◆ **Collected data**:

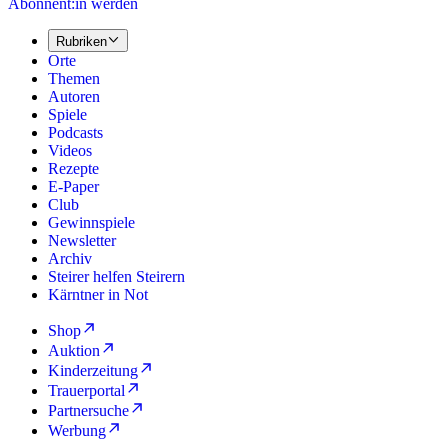
Abonnent:in werden
Rubriken
Orte
Themen
Autoren
Spiele
Podcasts
Videos
Rezepte
E-Paper
Club
Gewinnspiele
Newsletter
Archiv
Steirer helfen Steirern
Kärntner in Not
Shop
Auktion
Kinderzeitung
Trauerportal
Partnersuche
Werbung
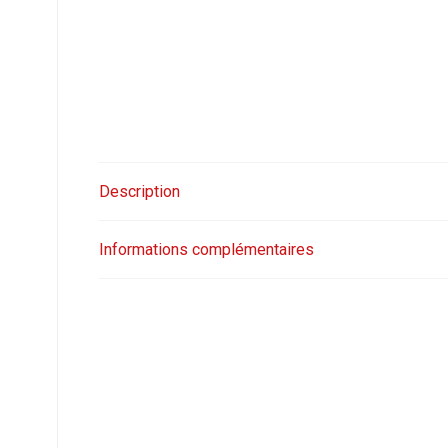
Description
Informations complémentaires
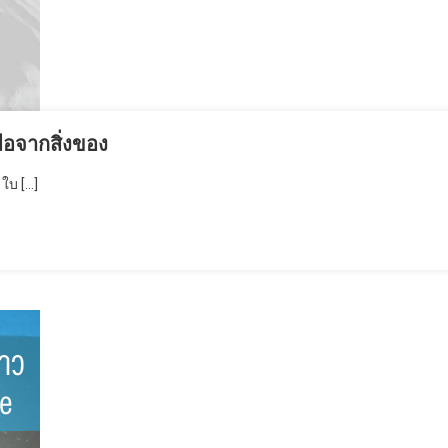
มือจากสิ่งของ
ใบ […]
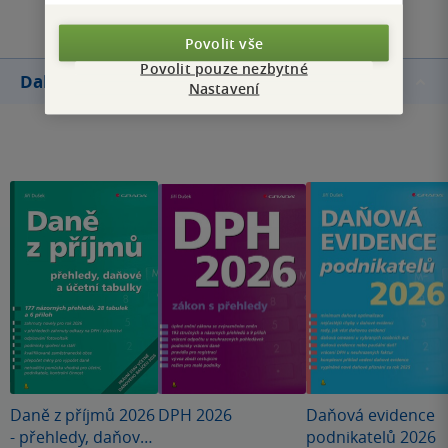
Povolit vše
Povolit pouze nezbytné
Další knihy autora
Nastavení
Daně z příjmů 2026
DPH 2026
Daňová evidence
- přehledy, daňové
podnikatelů 2026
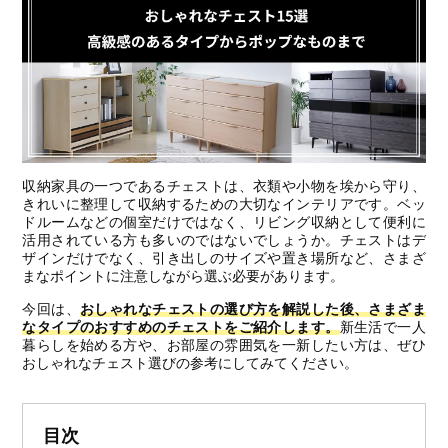
収納家具の一つであるチェストは、衣類や小物を埃から守り、
きれいに整理して収納するための大切なインテリアです。ベッ
ドルームなどの個室だけではなく、リビング収納として便利に
活用されている方も多いのではないでしょうか。チェストはデ
ザインだけでなく、引き出しのサイズや置き場所など、さまざ
まなポイントに注意しながら選ぶ必要があります。
今回は、
おしゃれなチェストの選び方を解説した後、さまざま
なタイプのおすすめのチェストをご紹介します。
新生活で一人
暮らしを始める方や、お部屋の雰囲気を一新したい方は、ぜひ
おしゃれなチェスト選びの参考にしてみてください。
目次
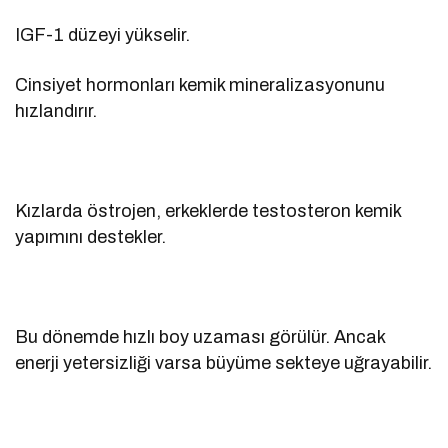
IGF-1 düzeyi yükselir.
Cinsiyet hormonları kemik mineralizasyonunu
hızlandırır.
Kızlarda östrojen, erkeklerde testosteron kemik
yapımını destekler.
Bu dönemde hızlı boy uzaması görülür. Ancak
enerji yetersizliği varsa büyüme sekteye uğrayabilir.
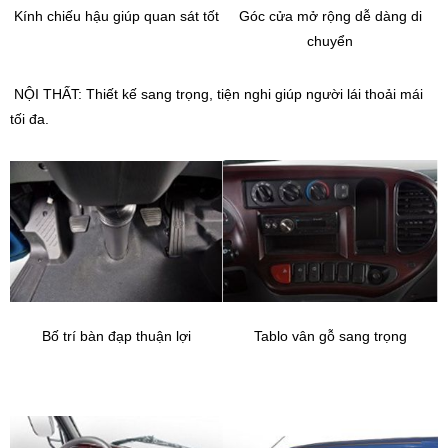
Kính chiếu hậu giúp quan sát tốt
Góc cửa mở rộng dễ dàng di
chuyển
NỘI THẤT: Thiết kế sang trọng, tiện nghi giúp người lái thoải mái
tối đa.
Bố trí bàn đạp thuận lợi
Tablo vân gỗ sang trọng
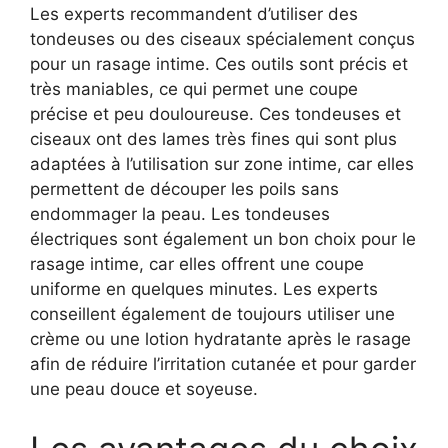
Les experts recommandent d’utiliser des
tondeuses ou des ciseaux spécialement conçus
pour un rasage intime. Ces outils sont précis et
très maniables, ce qui permet une coupe
précise et peu douloureuse. Ces tondeuses et
ciseaux ont des lames très fines qui sont plus
adaptées à l’utilisation sur zone intime, car elles
permettent de découper les poils sans
endommager la peau. Les tondeuses
électriques sont également un bon choix pour le
rasage intime, car elles offrent une coupe
uniforme en quelques minutes. Les experts
conseillent également de toujours utiliser une
crème ou une lotion hydratante après le rasage
afin de réduire l’irritation cutanée et pour garder
une peau douce et soyeuse.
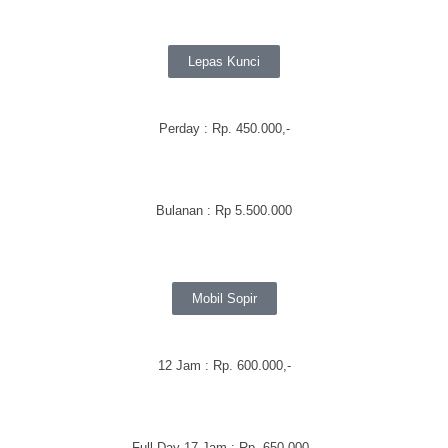
Lepas Kunci
Perday
: Rp. 450.000,-
Bulanan
:
Rp 5.500.000
Mobil Sopir
12 Jam : Rp. 600.000,-
Full Day 17 Jam : Rp. 650.000,-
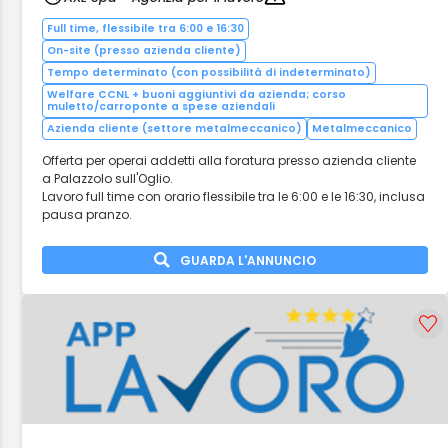
Full time, flessibile tra 6:00 e 16:30
On-site (presso azienda cliente)
Tempo determinato (con possibilità di indeterminato)
Welfare CCNL + buoni aggiuntivi da azienda; corso
muletto/carroponte a spese aziendali
Azienda cliente (settore metalmeccanico)
Metalmeccanico
Offerta per operai addetti alla foratura presso azienda cliente
a Palazzolo sull'Oglio.
Lavoro full time con orario flessibile tra le 6:00 e le 16:30, inclusa
pausa pranzo.
GUARDA L'ANNUNCIO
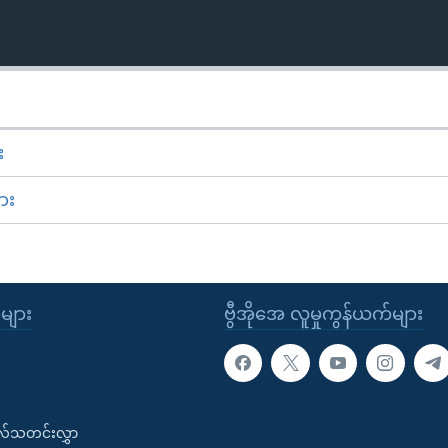
း
ား
ုများ
ဗွီအိုအေ လူမှုကွန်ယက်များ
းလ်သတင်းလွှာ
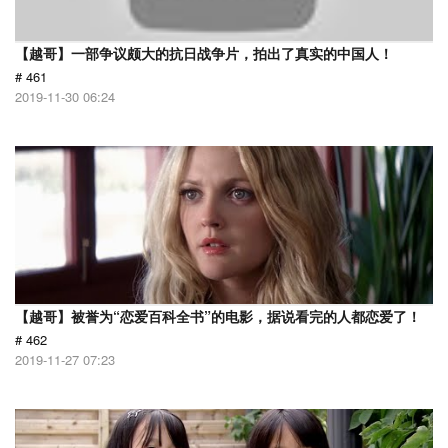
【越哥】一部争议颇大的抗日战争片，拍出了真实的中国人！
# 461
2019-11-30 06:24
【越哥】被誉为“恋爱百科全书”的电影，据说看完的人都恋爱了！
# 462
2019-11-27 07:23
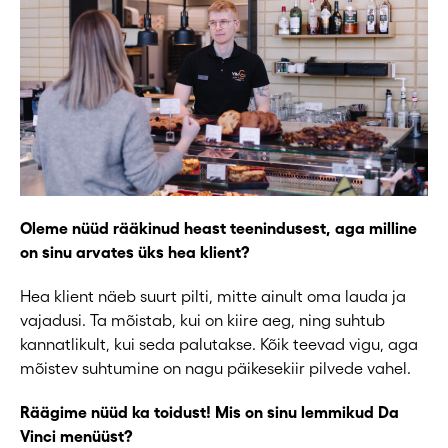
Oleme nüüd rääkinud heast teenindusest, aga milline
on sinu arvates üks hea klient?
Hea klient näeb suurt pilti, mitte ainult oma lauda ja
vajadusi. Ta mõistab, kui on kiire aeg, ning suhtub
kannatlikult, kui seda palutakse. Kõik teevad vigu, aga
mõistev suhtumine on nagu päikesekiir pilvede vahel.
Räägime nüüd ka toidust! Mis on sinu lemmikud Da
Vinci menüüst?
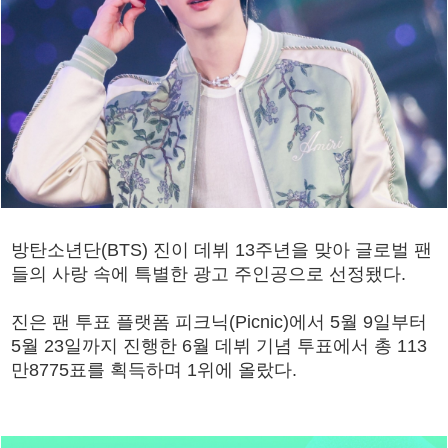
방탄소년단(BTS) 진이 데뷔 13주년을 맞아 글로벌 팬
들의 사랑 속에 특별한 광고 주인공으로 선정됐다.
진은 팬 투표 플랫폼 피크닉(Picnic)에서 5월 9일부터
5월 23일까지 진행한 6월 데뷔 기념 투표에서 총 113
만8775표를 획득하며 1위에 올랐다.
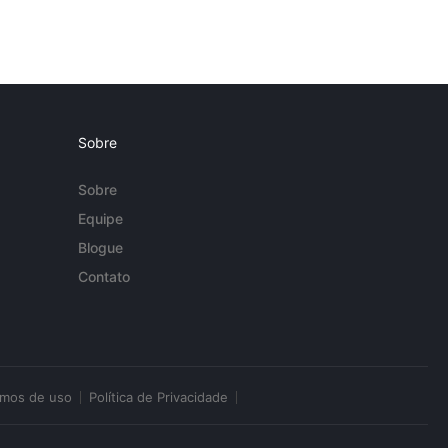
Sobre
Sobre
Equipe
Blogue
Contato
rmos de uso
Política de Privacidade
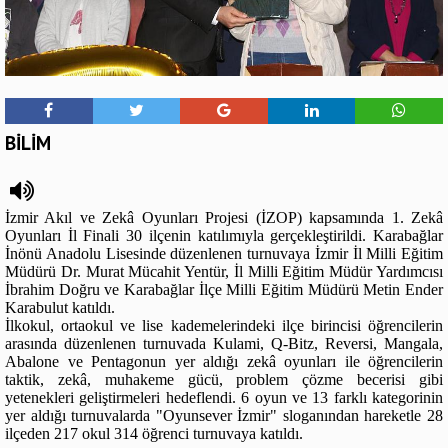
BİLİM
İzmir Akıl ve Zekâ Oyunları Projesi (İZOP) kapsamında 1. Zekâ
Oyunları İl Finali 30 ilçenin katılımıyla gerçekleştirildi. Karabağlar
İnönü Anadolu Lisesinde düzenlenen turnuvaya İzmir İl Milli Eğitim
Müdürü Dr. Murat Mücahit Yentür, İl Milli Eğitim Müdür Yardımcısı
İbrahim Doğru ve Karabağlar İlçe Milli Eğitim Müdürü Metin Ender
Karabulut katıldı.
İlkokul, ortaokul ve lise kademelerindeki ilçe birincisi öğrencilerin
arasında düzenlenen turnuvada Kulami, Q-Bitz, Reversi, Mangala,
Abalone ve Pentagonun yer aldığı zekâ oyunları ile öğrencilerin
taktik, zekâ, muhakeme gücü, problem çözme becerisi gibi
yetenekleri geliştirmeleri hedeflendi. 6 oyun ve 13 farklı kategorinin
yer aldığı turnuvalarda "Oyunsever İzmir" sloganından hareketle 28
ilçeden 217 okul 314 öğrenci turnuvaya katıldı.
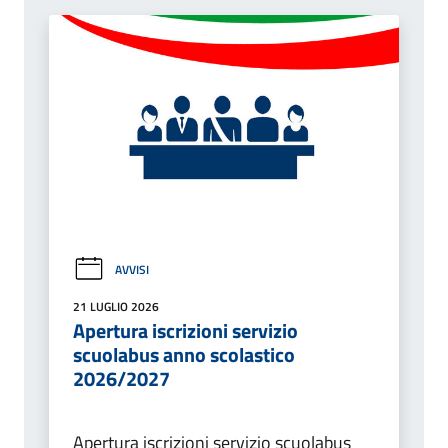
AVVISI
21 LUGLIO 2026
Apertura iscrizioni servizio
scuolabus anno scolastico
2026/2027
Apertura iscrizioni servizio scuolabus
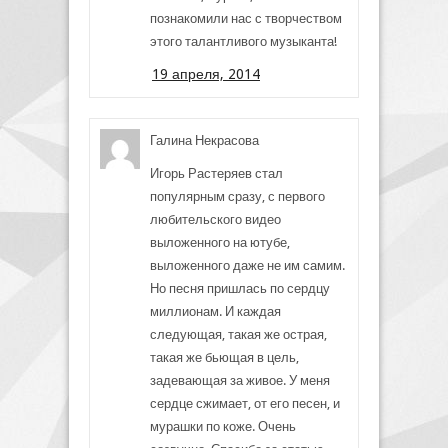
познакомили нас с творчеством
этого талантливого музыканта!
19 апреля, 2014
Галина Некрасова
Игорь Растеряев стал
популярным сразу, с первого
любительского видео
выложенного на ютубе,
выложенного даже не им самим.
Но песня пришлась по сердцу
миллионам. И каждая
следующая, такая же острая,
такая же бьющая в цель,
задевающая за живое. У меня
сердце сжимает, от его песен, и
мурашки по коже. Очень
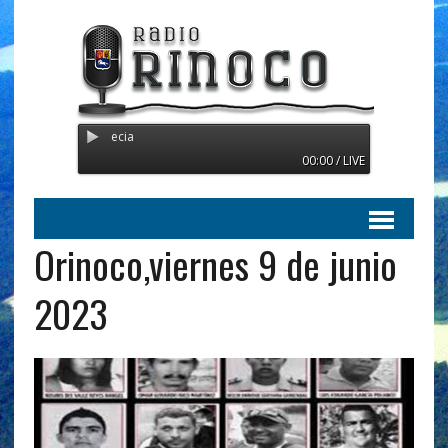
Radio Orinoco - Transmitiend
00:00 / LIVE
Orinoco,viernes 9 de junio
2023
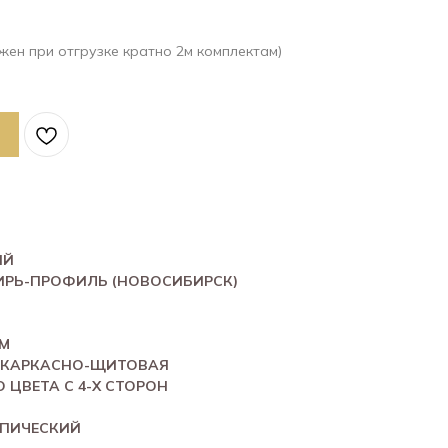
жен при отгрузке кратно 2м комплектам)
ЫЙ
ИРЬ-ПРОФИЛЬ (НОВОСИБИРСК)
ММ
 КАРКАСНО-ЩИТОВАЯ
 ЦВЕТА С 4-Х СТОРОН
ОПИЧЕСКИЙ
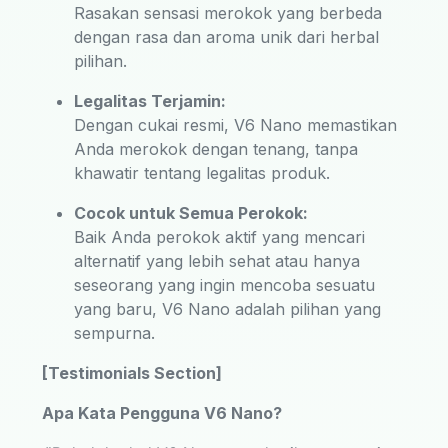
Rasakan sensasi merokok yang berbeda
dengan rasa dan aroma unik dari herbal
pilihan.
Legalitas Terjamin:
Dengan cukai resmi, V6 Nano memastikan
Anda merokok dengan tenang, tanpa
khawatir tentang legalitas produk.
Cocok untuk Semua Perokok:
Baik Anda perokok aktif yang mencari
alternatif yang lebih sehat atau hanya
seseorang yang ingin mencoba sesuatu
yang baru, V6 Nano adalah pilihan yang
sempurna.
[Testimonials Section]
Apa Kata Pengguna V6 Nano?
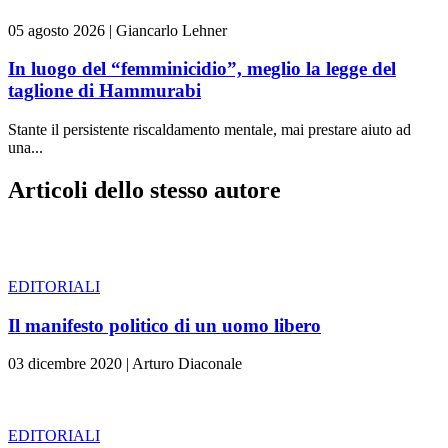
05 agosto 2026
|
Giancarlo Lehner
In luogo del “femminicidio”, meglio la legge del
taglione di Hammurabi
Stante il persistente riscaldamento mentale, mai prestare aiuto ad
una...
Articoli dello stesso autore
EDITORIALI
Il manifesto politico di un uomo libero
03 dicembre 2020
|
Arturo Diaconale
EDITORIALI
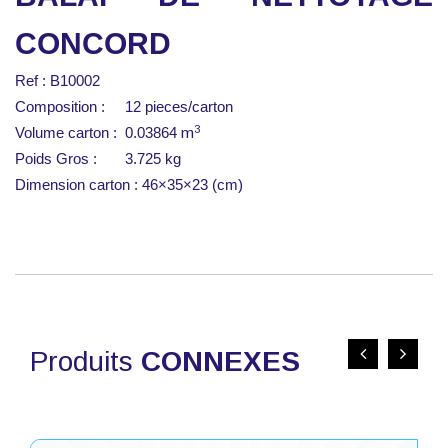
CONCORD
Ref : B10002
Composition : 12 pieces/carton
3
Volume carton : 0.03864
m
Poids Gros : 3.725 kg
Dimension carton : 46×35×23 (cm)
Produits
CONNEXES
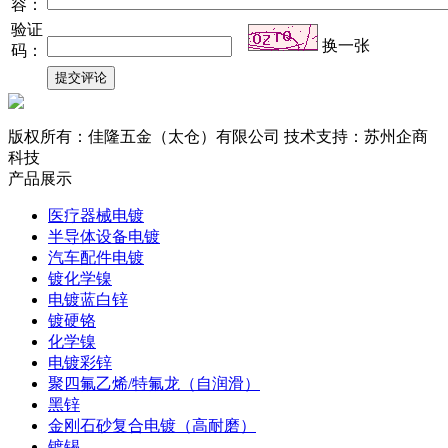
容：
验证
换一张
码：
版权所有：佳隆五金（太仓）有限公司 技术支持：苏州企商
科技
产品展示
医疗器械电镀
半导体设备电镀
汽车配件电镀
镀化学镍
电镀蓝白锌
镀硬铬
化学镍
电镀彩锌
聚四氟乙烯/特氟龙（自润滑）
黑锌
金刚石砂复合电镀（高耐磨）
镀锡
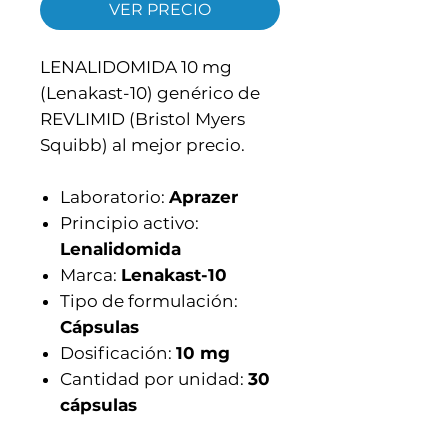
VER PRECIO
LENALIDOMIDA 10 mg
(Lenakast-10) genérico de
REVLIMID (Bristol Myers
Squibb) al mejor precio.
Laboratorio:
Aprazer
Principio activo:
Lenalidomida
Marca:
Lenakast-10
Tipo de formulación:
Cápsulas
Dosificación:
10 mg
Cantidad por unidad:
30
cápsulas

◆ **EXERCISE BRIEF**:
Among the entries above, which lines include "sang"? List them all.

◆ **EXERCISE RESULT**:
NỘI THẤT: Thiết kế sang trọng, tiện nghi giúp người lái thoải mái
Tablo vân gỗ sang trọng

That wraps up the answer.